■ **Stored data entries**:
--*--

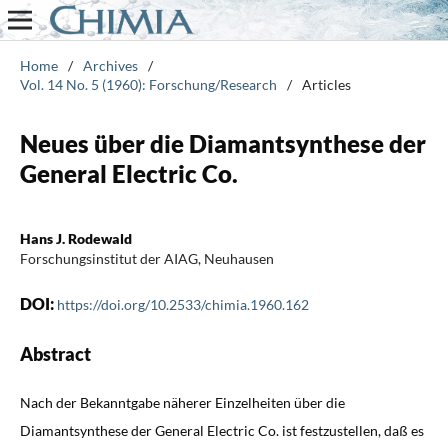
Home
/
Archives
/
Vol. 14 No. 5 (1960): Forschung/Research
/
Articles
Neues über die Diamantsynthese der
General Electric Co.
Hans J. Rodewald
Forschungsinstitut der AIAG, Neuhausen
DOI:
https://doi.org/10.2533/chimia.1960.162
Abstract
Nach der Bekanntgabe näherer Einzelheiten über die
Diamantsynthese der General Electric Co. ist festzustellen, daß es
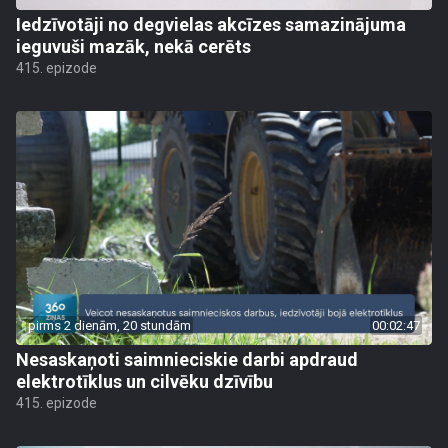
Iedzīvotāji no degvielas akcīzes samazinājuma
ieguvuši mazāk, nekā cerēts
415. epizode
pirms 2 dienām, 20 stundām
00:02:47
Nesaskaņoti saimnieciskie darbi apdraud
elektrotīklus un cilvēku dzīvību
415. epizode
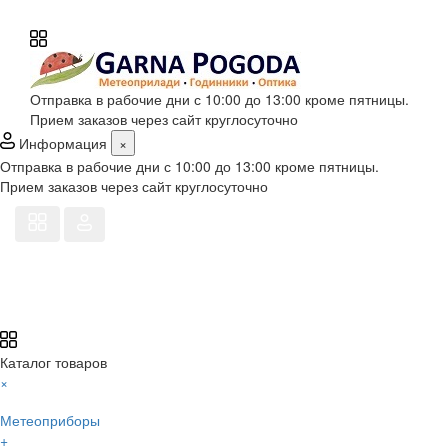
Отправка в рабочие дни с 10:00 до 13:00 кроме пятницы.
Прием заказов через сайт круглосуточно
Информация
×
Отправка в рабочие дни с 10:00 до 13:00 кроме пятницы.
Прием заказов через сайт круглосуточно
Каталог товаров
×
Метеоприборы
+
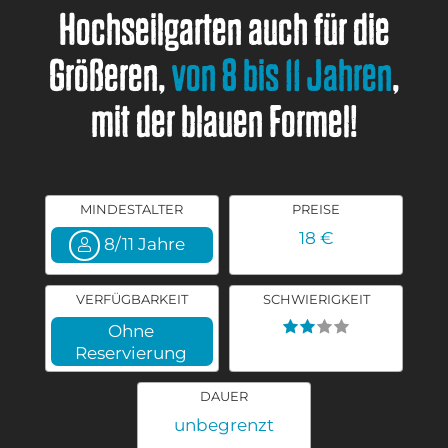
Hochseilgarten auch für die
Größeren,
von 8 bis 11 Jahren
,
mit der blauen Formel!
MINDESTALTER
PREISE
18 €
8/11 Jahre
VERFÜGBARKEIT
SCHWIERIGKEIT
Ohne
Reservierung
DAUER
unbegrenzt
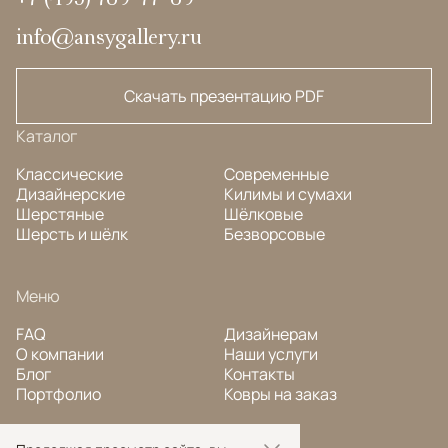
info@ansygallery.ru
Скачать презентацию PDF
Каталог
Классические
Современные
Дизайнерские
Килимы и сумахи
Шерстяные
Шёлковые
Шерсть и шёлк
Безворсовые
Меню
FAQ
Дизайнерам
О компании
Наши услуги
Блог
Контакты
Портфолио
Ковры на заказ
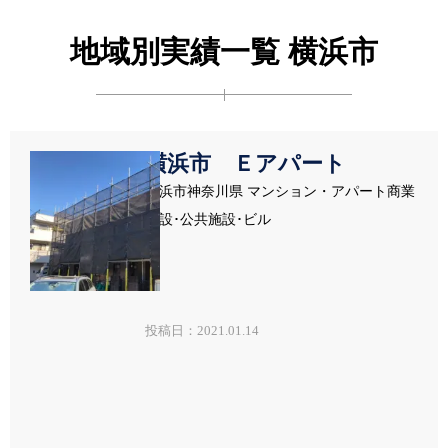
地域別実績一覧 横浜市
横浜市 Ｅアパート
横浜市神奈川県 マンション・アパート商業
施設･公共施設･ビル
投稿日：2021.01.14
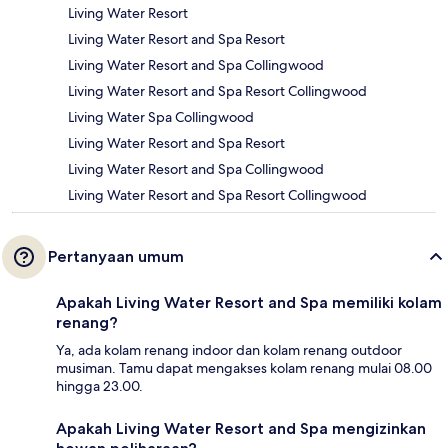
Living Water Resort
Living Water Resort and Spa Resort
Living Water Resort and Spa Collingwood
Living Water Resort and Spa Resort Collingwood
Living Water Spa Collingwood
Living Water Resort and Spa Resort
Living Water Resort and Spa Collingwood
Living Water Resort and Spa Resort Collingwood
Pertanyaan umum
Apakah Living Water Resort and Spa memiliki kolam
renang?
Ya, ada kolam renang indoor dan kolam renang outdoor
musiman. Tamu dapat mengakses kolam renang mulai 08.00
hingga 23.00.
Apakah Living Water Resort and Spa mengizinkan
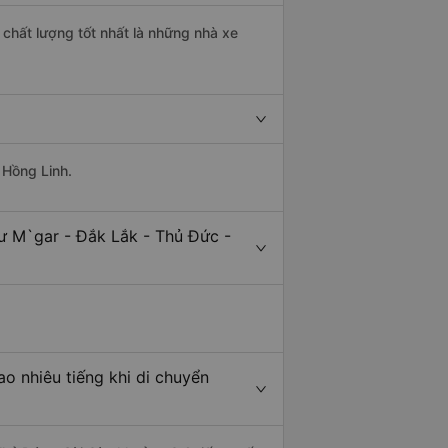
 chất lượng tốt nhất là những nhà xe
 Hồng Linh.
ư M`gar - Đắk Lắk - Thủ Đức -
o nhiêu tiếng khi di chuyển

--*--

■ **Prompt**:
Only a number is expected in reply: how many lines of the entries hold the word "Apakah"?

■ **Your response**:
2